Earlier in her career, the singer was world-famous but “penniless”, after becoming the victim of a dodgy recording contract.
Pink, 39, makes the confession in an interview with Variety, marking her new star on the Hollywood Walk of Fame.
Pink’s music career started in the mid-90s, as a member of the female R&B trio Choice. The group released just one song — Key To My Heart, which appeared on the soundtrack to 1996 Shaquille O’Neal film Kazaam — before, in Pink’s words, the group was “shelved.”
The record company boss who’d signed Choice, LA Reid, told Pink he was interested in her as a solo artist — but that she had to make the decision to go solo herself, lest he be accused of meddling with the group’s contract.
“And it was left up to me to go solo or to stay on the shelf for the rest of my life, so I had to break two girls’ hearts,” she told Variety.
She jumped — but found there was no safety net to catch her.
“Everybody around me disappeared because nobody wants to get sued,” she said.
Broke and with few options, she started writing the songs that would become her debut album, Can’t Take Me Home. The strength of her songwriting caught the attention of a publishing executive who offered her a million-dollar advance — only for her old managers from the Choice days to resurface and take the money off her, arguing they were entitled to it.
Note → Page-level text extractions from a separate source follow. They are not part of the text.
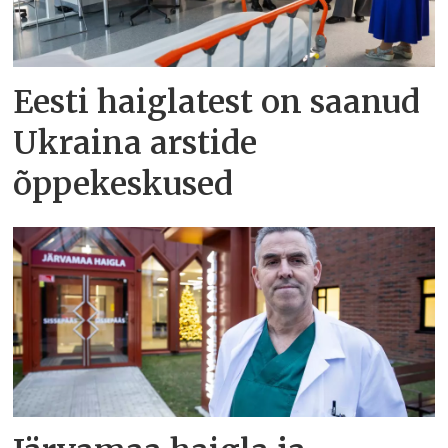
Eesti haiglatest on saanud
Ukraina arstide
õppekeskused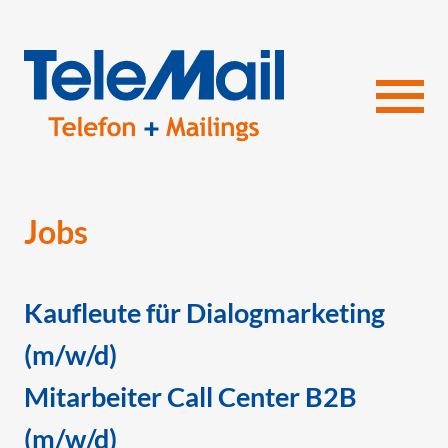
Wir über uns
Jobs
Telefonmarketing
FAQ
Telefonservice
Kaufleute für Dialogmarketing
(m/w/d)
FAQ
Lettershop
Mitarbeiter Call Center B2B
FAQ
Adressen
(m/w/d)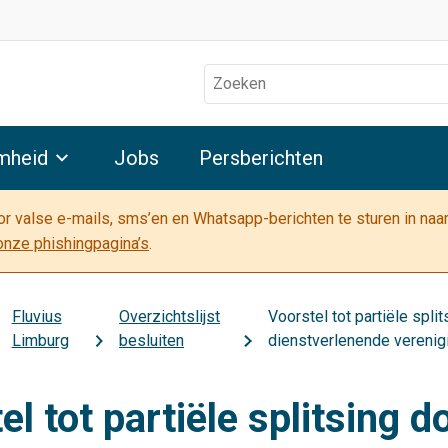
Zoeken
mheid
Jobs
Persberichten
oor valse e-mails, sms’en en Whatsapp-berichten te sturen in na
onze phishingpagina’s
.
Fluvius
Overzichtslijst
Voorstel tot partiële spli
Limburg
besluiten
dienstverlenende verenig
l tot partiële splitsing d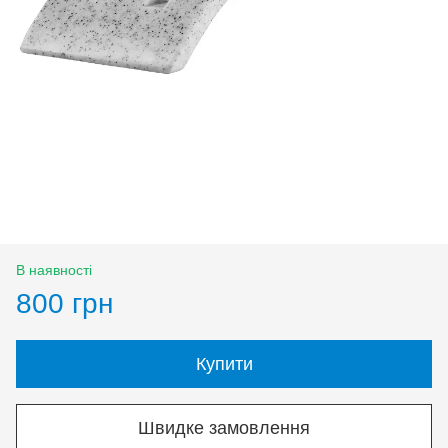
В наявності
800 грн
Купити
Швидке замовлення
Released in 2000, the R&B-skewed Can’t Take Me Home was a worldwide hit: It sold 4 million copies, birthing two massive hit singles in There You Go and Most Girls.
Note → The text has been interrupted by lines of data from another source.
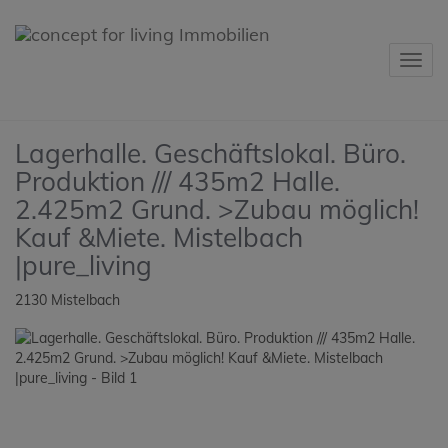
Navig
Lagerhalle. Geschäftslokal. Büro.
Produktion /// 435m2 Halle.
2.425m2 Grund. >Zubau möglich!
Kauf &Miete. Mistelbach
|pure_living
2130 Mistelbach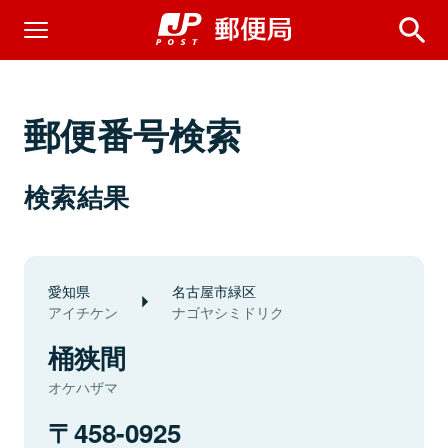
郵便番号検索
検索結果
愛知県
名古屋市緑区
アイチケン
ナゴヤシミドリク
桶狭間
オケハザマ
458-0925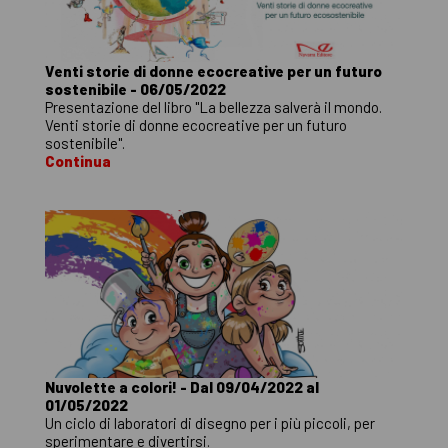
Venti storie di donne ecocreative per un futuro
sostenibile - 06/05/2022
Presentazione del libro "La bellezza salverà il mondo.
Venti storie di donne ecocreative per un futuro
sostenibile".
Continua
Nuvolette a colori! - Dal 09/04/2022 al
01/05/2022
Un ciclo di laboratori di disegno per i più piccoli, per
sperimentare e divertirsi.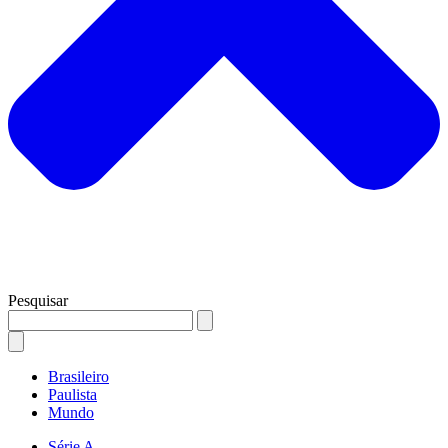
Pesquisar
Brasileiro
Paulista
Mundo
Série A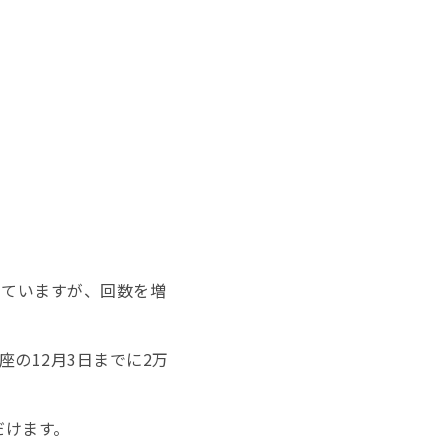
していますが、回数を増
講座の12月3日までに2万
だけます。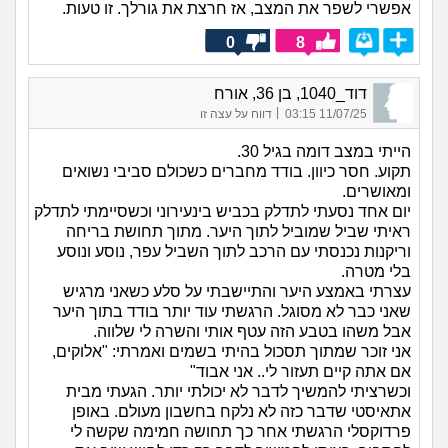
אפשרי לשפר את המצב, אז חרצת את גורלך. זו טעות.
0
8
דוד_1040, בן 36, אורח
|
11/07/25 03:15
דווח על עצה זו
הייתי במצב דומה בגיל 30.
תקוע. חסר כיוון. בודד מחברים כשכולם סביבי נשואים
ומאושרים.
יום אחד נסעתי לתדלק בכביש בינעירוני וכשסיימתי לתדלק
ראיתי שביל שמוביל לתוך היער. מתוך תחושת בריחה
וריקנות נכנסתי עם הרכב לתוך השביל עפר, נוסע ונוסע
בלי מטרה.
עצרתי באמצע היער והתיישבתי על סלע כשאני מרגיש
שאני כבר לא מסוגל. הרגשתי עוד יותר בודד בתוך היער
אבל משהו בטבע הזה עטף אותי והשרה לי שלווה.
אני זוכר שמתוך תסכול בהיתי בשמים ואמרתי: "אלוקים,
אם אתה קיים תעזור לי.. אני אבוד"
וכשרציתי להמשיך לדבר לא יכולתי יותר. הגעתי מבית
אתאיסטי שדבר כזה לא נלקח בחשבון מעולם. באופן
פרדוקסלי הרגשתי אחר כך תחושה חמימה שקשה לי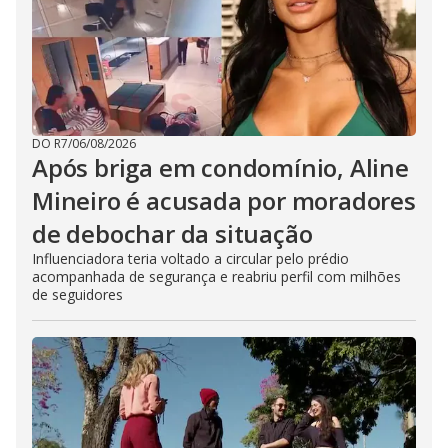
DO R7
/
06/08/2026
Após briga em condomínio, Aline
Mineiro é acusada por moradores
de debochar da situação
Influenciadora teria voltado a circular pelo prédio
acompanhada de segurança e reabriu perfil com milhões
de seguidores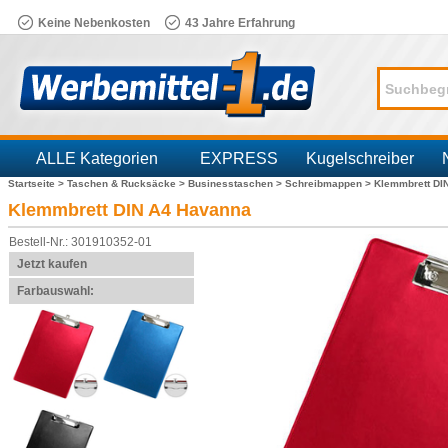
Keine Nebenkosten
43 Jahre Erfahrung
ALLE Kategorien
EXPRESS
Kugelschreiber
Startseite >
Taschen & Rucksäcke >
Businesstaschen >
Schreibmappen >
Klemmbrett DI
Branchen
Klemmbrett DIN A4 Havanna
Bestell-Nr.: 301910352-01
Jetzt kaufen
Farbauswahl: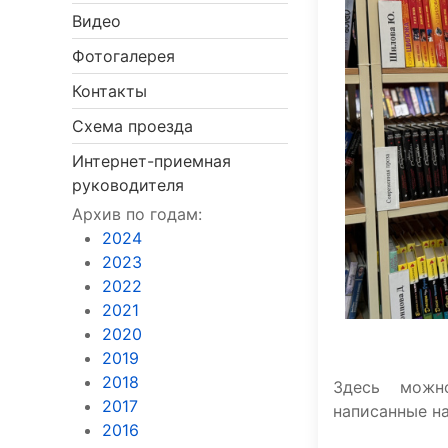
Видео
Фотогалерея
Контакты
Схема проезда
Интернет-приемная
руководителя
Архив по годам:
2024
2023
2022
2021
2020
2019
2018
Здесь можно
2017
написанные н
2016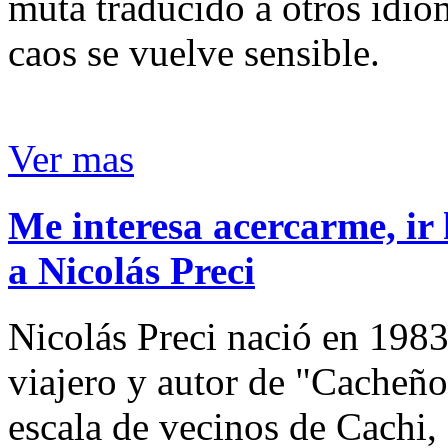
muta traducido a otros idio
caos se vuelve sensible.
Ver mas
Me interesa acercarme, ir 
a Nicolás Preci
Nicolás Preci nació en 1983
viajero y autor de "Cacheños
escala de vecinos de Cachi,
And yet, Pink was still flat broke — done over by bad deals.
“I had been screwed, blued and tattooed by every person I came across,” she said.
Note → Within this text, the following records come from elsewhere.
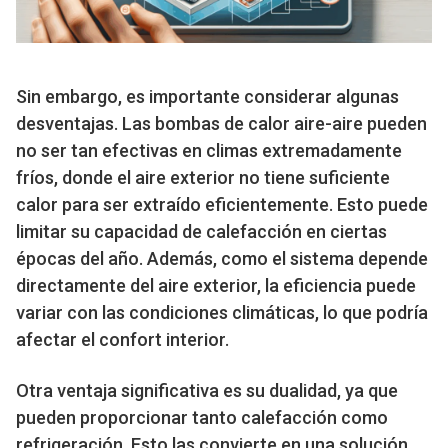
Sin embargo, es importante considerar algunas
desventajas. Las bombas de calor aire-aire pueden
no ser tan efectivas en climas extremadamente
fríos, donde el aire exterior no tiene suficiente
calor para ser extraído eficientemente. Esto puede
limitar su capacidad de calefacción en ciertas
épocas del año. Además, como el sistema depende
directamente del aire exterior, la eficiencia puede
variar con las condiciones climáticas, lo que podría
afectar el confort interior.
Otra ventaja significativa es su dualidad, ya que
pueden proporcionar tanto calefacción como
refrigeración. Esto las convierte en una solución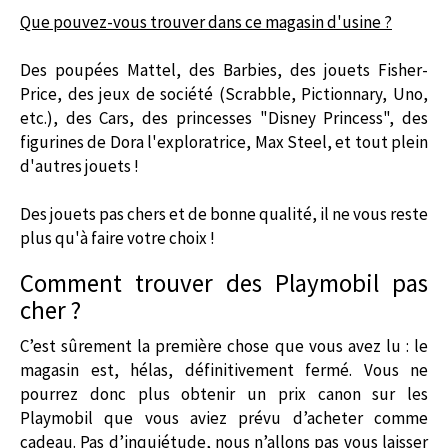
Que pouvez-vous trouver dans ce magasin d'usine ?
Des poupées Mattel, des Barbies, des jouets Fisher-
Price, des jeux de société (Scrabble, Pictionnary, Uno,
etc.), des Cars, des princesses "Disney Princess", des
figurines de Dora l'exploratrice, Max Steel, et tout plein
d'autres jouets !
Des jouets pas chers et de bonne qualité, il ne vous reste
plus qu'à faire votre choix !
Comment trouver des Playmobil pas
cher ?
C’est sûrement la première chose que vous avez lu : le
magasin est, hélas, définitivement fermé. Vous ne
pourrez donc plus obtenir un prix canon sur les
Playmobil que vous aviez prévu d’acheter comme
cadeau. Pas d’inquiétude, nous n’allons pas vous laisser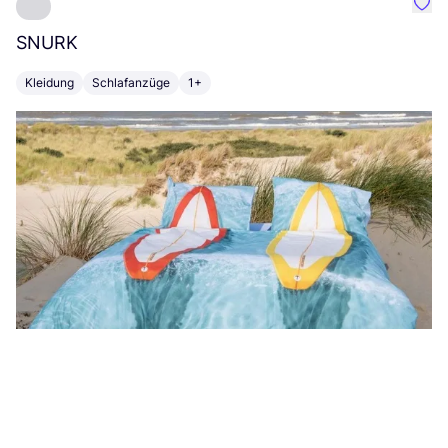
Favo
SNURK
Su
Kleidung
Schlafanzüge
1+
T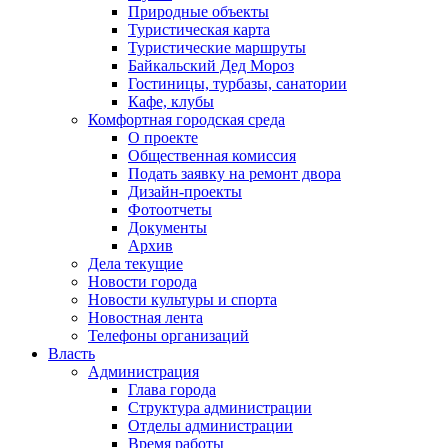
Природные объекты
Туристическая карта
Туристические маршруты
Байкальский Дед Мороз
Гостиницы, турбазы, санатории
Кафе, клубы
Комфортная городская среда
О проекте
Общественная комиссия
Подать заявку на ремонт двора
Дизайн-проекты
Фотоотчеты
Документы
Архив
Дела текущие
Новости города
Новости культуры и спорта
Новостная лента
Телефоны организаций
Власть
Администрация
Глава города
Структура администрации
Отделы администрации
Время работы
“I had sold 15 million records and I was penniless. It was a lot of lessons at a really young age, but I paid attention because I don’t like to make the same mistake twice.”
It was meeting her manager Roger Davies before the release of her sophomore album Missundaztood that Pink says turned her fortunes around. He’d managed divas like Cher, Tina Turner and Janet Jackson, but Pink’s ambition and career goals convinced him to team up with her.
Missundaztood was a swift left-turn for Pink, the singer adopting a rockier sound that she’s stuck with to this day. The album sold three times as many copies as her debut — and this time, Pink had a healthy cut of the profits. Davies is still Pink’s manger, and she his sole client.
Fast forward to 2019, and Pink is now one of the world’s most successful artists, making much of her income from touring: Next month, she’ll continue her 157-date Beautiful Trauma world tour after a five-month hiatus.
“I don’t give up. So when I wasn’t selling records, I was still selling out arenas. I didn’t need to win any popularity contests; I wanted to be a f**king touring artist and I wanted to be great at what I did. And at almost 40 years old, I can say I’m great at what I do,” she told Variety.